Distribute Coins in Binary Tree

Problem statement

You are given the root of a binary tree with n nodes where each node in the tree has node.val coins. There are n coins in total throughout the whole tree.

In one move, we may choose two adjacent nodes and move one coin from one node to another. A move may be from parent to child, or from child to parent.

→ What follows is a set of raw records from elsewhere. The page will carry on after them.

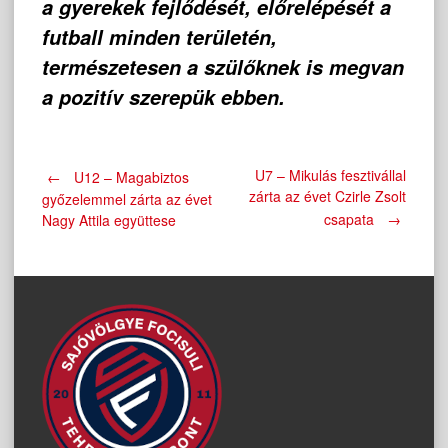
a gyerekek fejlődését, előrelépését a
futball minden területén,
természetesen a szülőknek is megvan
a pozitív szerepük ebben.
Post
U7 – Mikulás fesztivállal
←
U12 – Magabiztos
zárta az évet Czirle Zsolt
győzelemmel zárta az évet
csapata
→
Nagy Attila együttese
navigation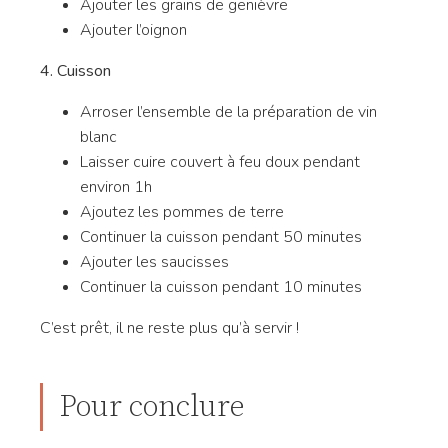
Ajouter les grains de genièvre
Ajouter l’oignon
4. Cuisson
Arroser l’ensemble de la préparation de vin
blanc
Laisser cuire couvert à feu doux pendant
environ 1h
Ajoutez les pommes de terre
Continuer la cuisson pendant 50 minutes
Ajouter les saucisses
Continuer la cuisson pendant 10 minutes
C’est prêt, il ne reste plus qu’à servir !
Pour conclure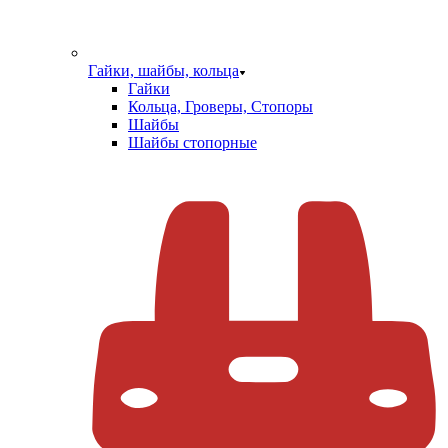
Гайки, шайбы, кольца
Гайки
Кольца, Гроверы, Стопоры
Шайбы
Шайбы стопорные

Return the minimum number of moves required to make every node have exactly one coin.

Example 1:

Input: root = [3,0,0]Output: 2Explanation: From the root of the tree, we move one coin to its left child, and one coin to its right child.

Example 2:

Input: root = [0,3,0]Output: 3Explanation: From the left child of the root, we move two coins to the root [taking two moves]. Then, we move one coin from the root of the tree to the right child.

Constraints:

• The number of nodes in the tree is n.
• 1 <= n <= 100
• 0 <= Node.val <= n
• The sum of all Node.val is n.

My solution

/**
 * Definition for a binary tree node.
 * function TreeNode(val, left, right) {
 *     this.val = (val===undefined ? 0 : val)
 *     this.left = (left===undefined ? null : left)
 *     this.right = (right===undefined ? null : right)
 * }
 */
/**
 * @param {TreeNode} root
 * @return {number}
 */
var distributeCoins = function(root) {
    let moves = 0;
    
    function dfs(node) {
        if (!node) {
            return 0;
        }
        
        const left = dfs(node.left);
        const right = dfs(node.right);
        
        // console.log(node, moves, left, right);
        
        moves += Math.abs(left) + Math.abs(right);
        
        return left + right + node.val - 1;
    }
    
    dfs(root)
    
    return moves;
};